L'obésité au Brésil a des impacts importants sur la santé de la population et sur l'économie du pays. Une nouvelle étude, menée par l'Instituto Cordial, directeur du Panel brésilien sur l'obésité (PBO), en partenariat avec Novo Nordisk, estime que les coûts fiscaux imputables à la maladie pourraient dépasser 44 milliards de reais par an, une valeur qui pourrait atteindre 60,5 milliards de reais d'ici 2033, si la tendance observée ne s'inverse pas. L'analyse a appliqué, de manière inédite au contexte brésilien, un modèle fiscal international développé par le cabinet de conseil Global Market Access Solutions (GMAS), réunissant des données sur la santé, le travail et la collecte des impôts.
Parmi les principales conclusions, on note la perte annuelle de 9,94 milliards de reais en recettes fiscales, de 6,05 milliards de reais en dépenses d'invalidité et de 29,56 milliards de reais en coûts de santé. L'étude souligne également que plus de 240 000 départs à la retraite au Brésil sont associés au surpoids et à l'obésité. D’un autre côté, une réduction de 1 % de la prévalence de la maladie peut représenter des économies annuelles de 444,6 millions de reais, en plus des gains de productivité et de revenus.
Selon Leonardo Bia, vice-président des affaires générales et du développement durable chez Novo Nordisk au Brésil, l'enquête renforce l'urgence de politiques publiques intégrées pour la prévention et le traitement de l'obésité – parmi lesquelles l'incorporation de médicaments rentables dans le système de santé unifié (SUS) pour les populations les plus à risque. « Les effets profonds se voient sur les personnes, l'économie et la durabilité de l'écosystème de santé. Cette étude renforce ce que nous avons déjà observé dans la pratique : le coût de l'inaction est élevé pour les patients, la société et l'État », affirme-t-il.

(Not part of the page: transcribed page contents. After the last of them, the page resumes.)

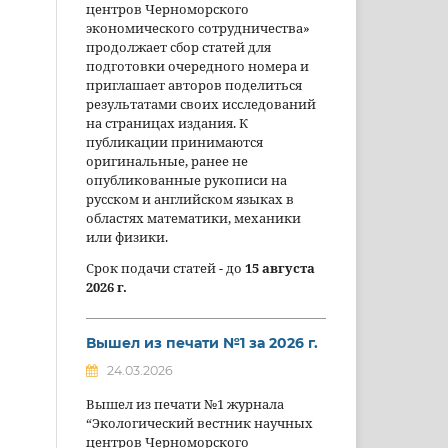
центров Черноморского
экономического сотрудничества»
продолжает сбор статей для
подготовки очередного номера и
приглашает авторов поделиться
результатами своих исследований
на страницах издания. К
публикации принимаются
оригинальные, ранее не
опубликованные рукописи на
русском и английском языках в
областях математики, механики
или физики.
Срок подачи статей - до
15 августа
2026 г.
Вышел из печати №1 за 2026 г.
24.03.2026
Вышел из печати №1 журнала
“Экологический вестник научных
центров Черноморского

Le directeur des opérations de l'Instituto Cordial, Luís Fernando Villaça Meyer, souligne que l'analyse cherche à contribuer à un débat plus nuancé sur le défi mondial de l'augmentation des investissements dans l'obésité. « Nous espérons que ces données, aussi expressives qu'inquiétantes, encourageront les décideurs à adopter des mesures plus décisives pour changer le cours de ce scénario. Il s'agit d'une étude impartiale, ancrée dans des données publiques et des preuves concrètes, qui révèle à quel point l'utilisation actuelle des ressources publiques en matière d'obésité ne correspond pas à l'ampleur réelle du problème. Investir maintenant dans la prévention et le traitement n'est pas seulement une question de santé – c'est une stratégie de gestion budgétaire intelligente », souligne-t-il.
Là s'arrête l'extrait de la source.